Dovigi’s elbows-up style, penchant for debt-fuelled acquisitions—he’s completed more than 100 since 2007—and sharp eye for marketing have earned him a reputation as a disrupter in the once staid trash business. Now GFL is gearing up to go public this fall in what could be the largest Canadian initial public offering in years, driven by extreme anxiety over the mountains of waste North Americans produce and investors’ voracious appetites for waste management companies. GFL hopes to raise $1.98 billion, money it intends to use to repay debt and accelerate its expansion across Canada and the U.S.
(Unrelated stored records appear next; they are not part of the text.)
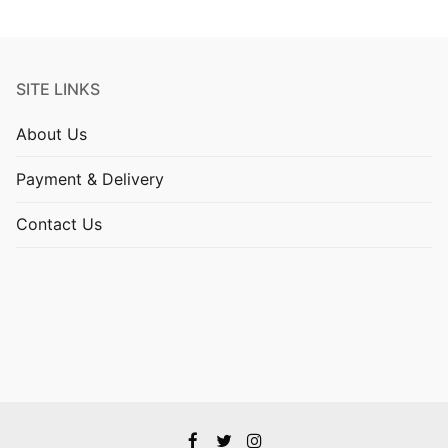
SITE LINKS
About Us
Payment & Delivery
Contact Us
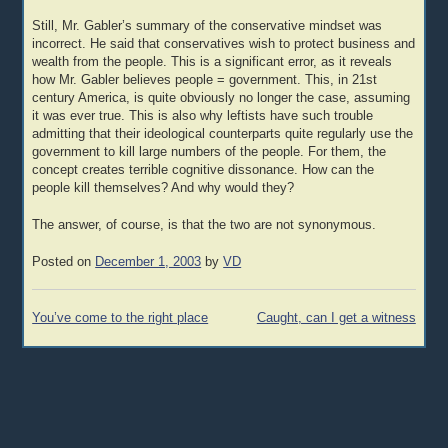
Still, Mr. Gabler’s summary of the conservative mindset was
incorrect. He said that conservatives wish to protect business and
wealth from the people. This is a significant error, as it reveals
how Mr. Gabler believes people = government. This, in 21st
century America, is quite obviously no longer the case, assuming
it was ever true. This is also why leftists have such trouble
admitting that their ideological counterparts quite regularly use the
government to kill large numbers of the people. For them, the
concept creates terrible cognitive dissonance. How can the
people kill themselves? And why would they?
The answer, of course, is that the two are not synonymous.
Posted on
December 1, 2003
by
VD
Post
You’ve come to the right place
Caught, can I get a witness
navigation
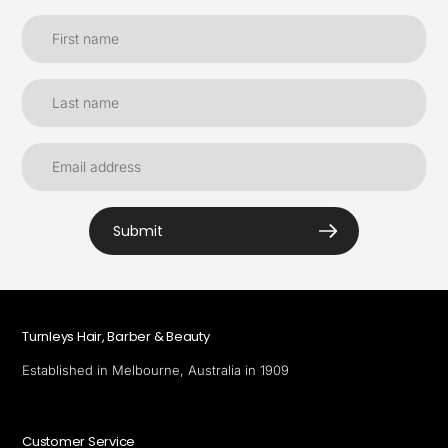
Submit
Turnleys Hair, Barber & Beauty
Established in Melbourne, Australia in 1909
Customer Service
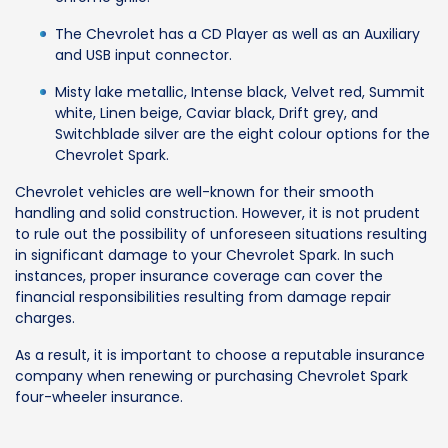
The Chevrolet has a CD Player as well as an Auxiliary
and USB input connector.
Misty lake metallic, Intense black, Velvet red, Summit
white, Linen beige, Caviar black, Drift grey, and
Switchblade silver are the eight colour options for the
Chevrolet Spark.
Chevrolet vehicles are well-known for their smooth
handling and solid construction. However, it is not prudent
to rule out the possibility of unforeseen situations resulting
in significant damage to your Chevrolet Spark. In such
instances, proper insurance coverage can cover the
financial responsibilities resulting from damage repair
charges.
As a result, it is important to choose a reputable insurance
company when renewing or purchasing Chevrolet Spark
four-wheeler insurance.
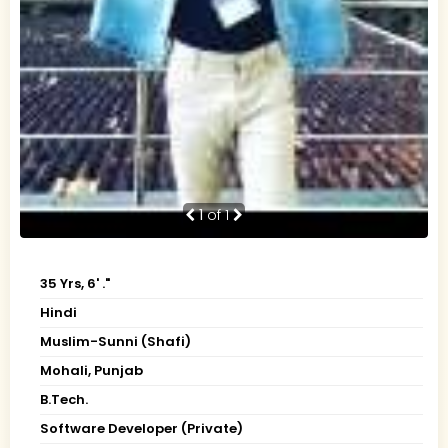
1
of 1
35 Yrs, 6' ."
Hindi
Muslim-Sunni (Shafi)
Mohali, Punjab
B.Tech.
Software Developer (Private)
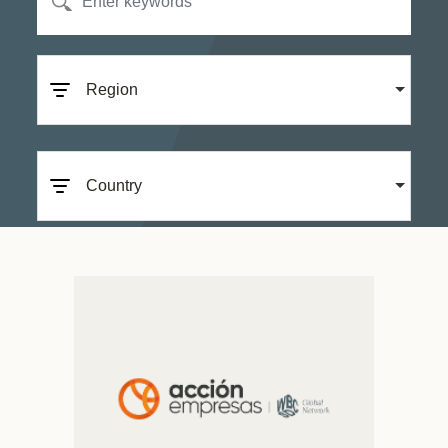
Region
Country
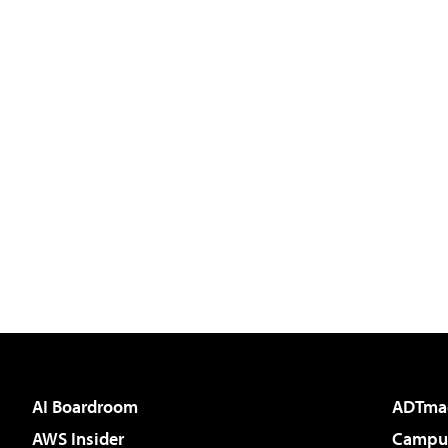
AI Boardroom
ADTma
AWS Insider
Campus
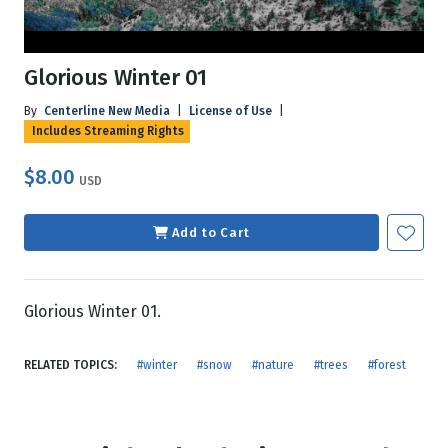
Glorious Winter 01
By
Centerline New Media
|
License of Use
|
Includes Streaming Rights
$8.00
USD
Add to Cart
Glorious Winter 01.
RELATED TOPICS:
#winter
#snow
#nature
#trees
#forest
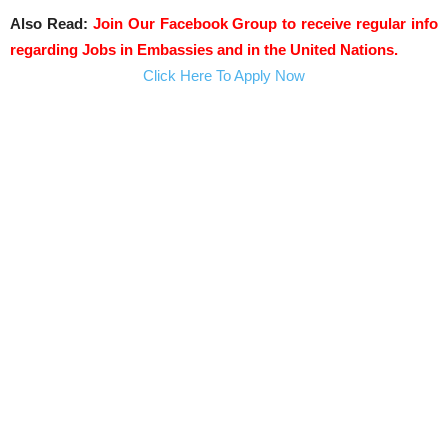
Also Read:
Join Our Facebook Group to receive regular info
regarding Jobs in Embassies and in the United Nations.
Click Here To Apply Now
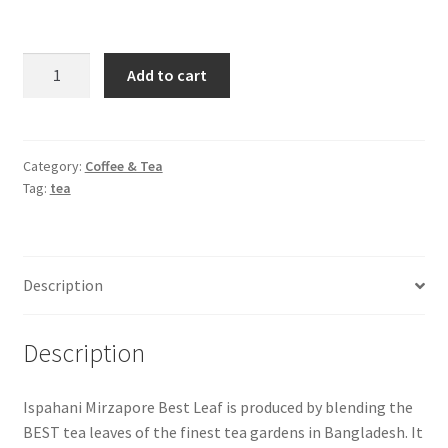
Ispahani
Add to cart
Mirzapore
Best
Leaf
Tea
Category:
Coffee & Tea
Tag:
tea
-400gm
quantity
Description
Description
Ispahani Mirzapore Best Leaf is produced by blending the
BEST tea leaves of the finest tea gardens in Bangladesh. It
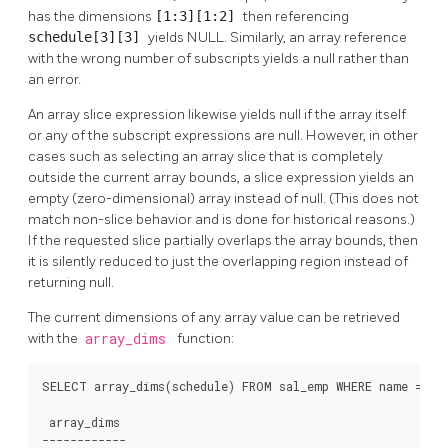
has the dimensions
[1:3][1:2]
then referencing
schedule[3][3]
yields NULL. Similarly, an array reference
with the wrong number of subscripts yields a null rather than
an error.
An array slice expression likewise yields null if the array itself
or any of the subscript expressions are null. However, in other
cases such as selecting an array slice that is completely
outside the current array bounds, a slice expression yields an
empty (zero-dimensional) array instead of null. (This does not
match non-slice behavior and is done for historical reasons.)
If the requested slice partially overlaps the array bounds, then
it is silently reduced to just the overlapping region instead of
returning null.
The current dimensions of any array value can be retrieved
with the
array_dims
function:
SELECT array_dims(schedule) FROM sal_emp WHERE name = 'Ca
 array_dims

------------
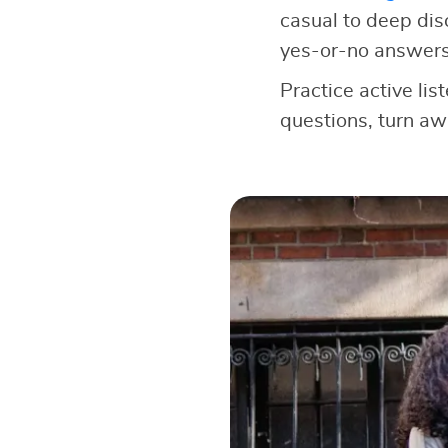
casual to deep dis
yes-or-no answers
Practice active lis
questions, turn a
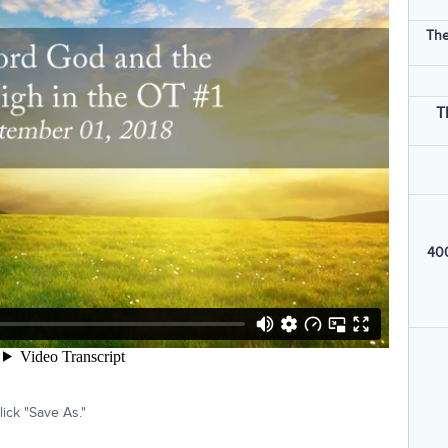
The
T
400
ick "Save As."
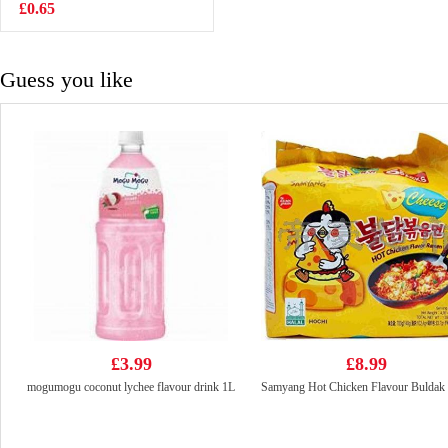
Strawberry
£0.65
£2.99
Flavour 200ml
Guess you like
£3.99
£8.99
mogumogu coconut lychee flavour drink 1L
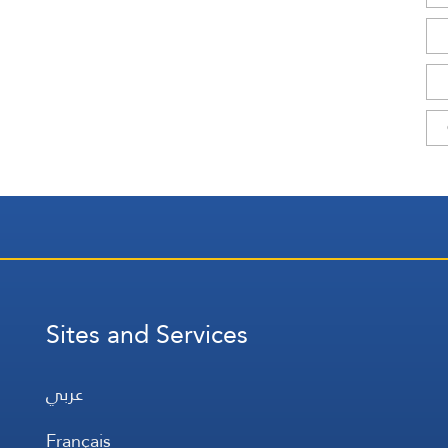
Sites and Services
عربي
Français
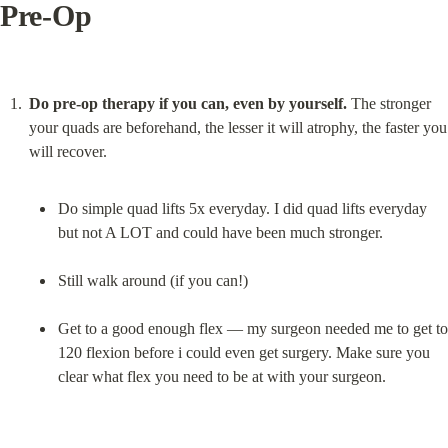
Pre-Op
Do pre-op therapy if you can, even by yourself.
 The stronger 
your quads are beforehand, the lesser it will atrophy, the faster you 
Do simple quad lifts 5x everyday. I did quad lifts everyday 
but not A LOT and could have been much stronger.
Still walk around (if you can!)
Get to a good enough flex — my surgeon needed me to get to 
120 flexion before i could even get surgery. Make sure you 
clear what flex you need to be at with your surgeon.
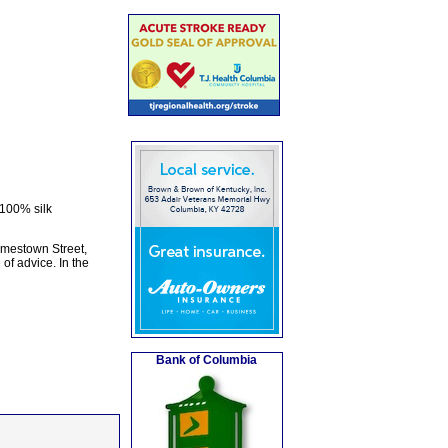
 100% silk
amestown Street,
of advice. In the
Bank of Columbia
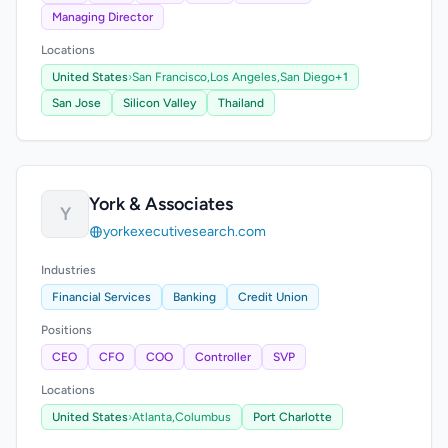
Managing Director
Locations
United States
›
San Francisco,
Los Angeles,
San Diego
+1
San Jose
Silicon Valley
Thailand
York & Associates
Y
yorkexecutivesearch.com
Industries
Financial Services
Banking
Credit Union
Positions
CEO
CFO
COO
Controller
SVP
Locations
United States
›
Atlanta,
Columbus
Port Charlotte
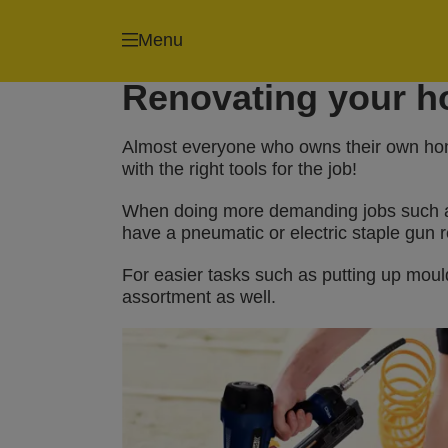
Menu
Staple guns
Renovating your ho
Almost everyone who owns their own home
with the right tools for the job!
When doing more demanding jobs such as p
have a pneumatic or electric staple gun r
For easier tasks such as putting up mould
assortment as well.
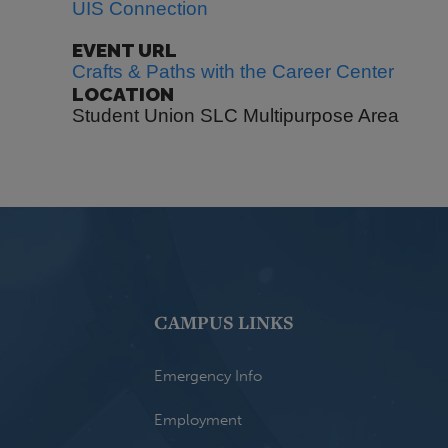
UIS Connection
EVENT URL
Crafts & Paths with the Career Center
LOCATION
Student Union SLC Multipurpose Area
CAMPUS LINKS
Emergency Info
Employment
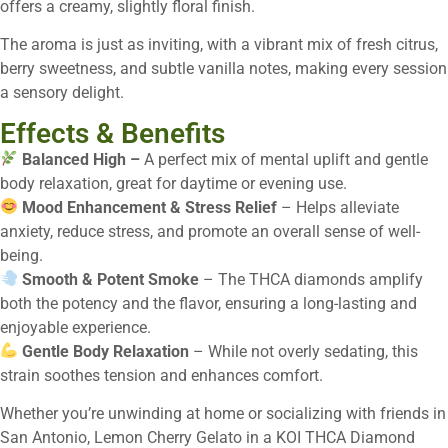
offers a creamy, slightly floral finish.
The aroma is just as inviting, with a vibrant mix of fresh citrus,
berry sweetness, and subtle vanilla notes, making every session
a sensory delight.
Effects & Benefits
Balanced High –
A perfect mix of mental uplift and gentle
body relaxation, great for daytime or evening use.
Mood Enhancement & Stress Relief
– Helps alleviate
anxiety, reduce stress, and promote an overall sense of well-
being.
Smooth & Potent Smoke
– The THCA diamonds amplify
both the potency and the flavor, ensuring a long-lasting and
enjoyable experience.
Gentle Body Relaxation
– While not overly sedating, this
strain soothes tension and enhances comfort.
Whether you’re unwinding at home or socializing with friends in
San Antonio, Lemon Cherry Gelato in a KOI THCA Diamond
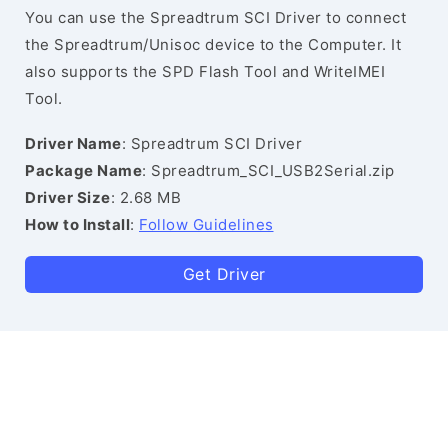
You can use the Spreadtrum SCI Driver to connect
the Spreadtrum/Unisoc device to the Computer. It
also supports the SPD Flash Tool and WriteIMEI
Tool.
Driver Name
: Spreadtrum SCI Driver
Package Name
: Spreadtrum_SCI_USB2Serial.zip
Driver Size
: 2.68 MB
How to Install
:
Follow Guidelines
Get Driver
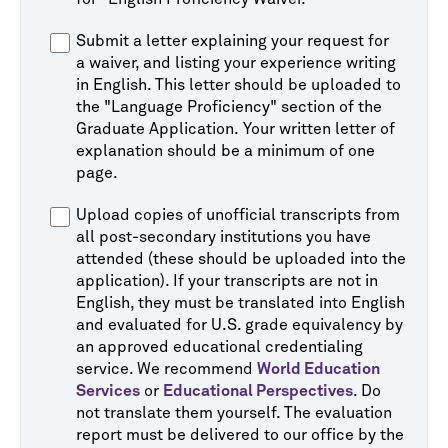
Submit a letter explaining your request for
a waiver, and listing your experience writing
in English. This letter should be uploaded to
the "Language Proficiency" section of the
Graduate Application. Your written letter of
explanation should be a minimum of one
page.
Upload copies of unofficial transcripts from
all post-secondary institutions you have
attended (these should be uploaded into the
application). If your transcripts are not in
English, they must be translated into English
and evaluated for U.S. grade equivalency by
an approved educational credentialing
service. We recommend
World Education
Services
or
Educational Perspectives
. Do
not translate them yourself. The evaluation
report must be delivered to our office by the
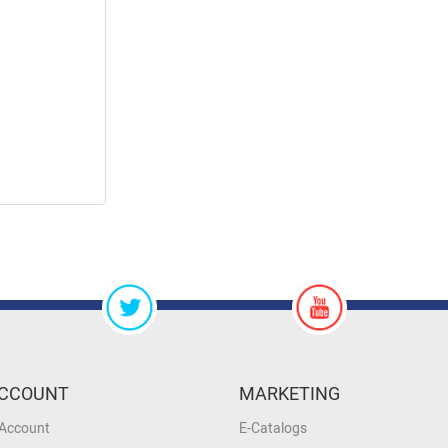
CCOUNT
MARKETING
 Account
E-Catalogs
Even before the IPO, Dovigi was, if you’ll pardon the pun, stinking rich. Having turned 40 in July, he owns several properties, including a luxury home in Toronto’s exclusive Rosedale neighbourhood, a private island in the Muskoka Lakes district, north of the city, and property on B.C.’s West Coast. He and his Brazilian wife, Fernanda, who have five children between them, regularly appear in fashion and society photo spreads, and were spotted courtside during the Toronto Raptors championship. On the day of our photo shoot, Dovigi arrives in a sleek black Lamborghini SUV, which he’d bought three months earlier and planned to swap for another set of wheels three months later. “I don’t smoke, I don’t drink, I don’t do drugs. I don’t have any vices except for one—cars,” he says. “Every six months, I get a new one.”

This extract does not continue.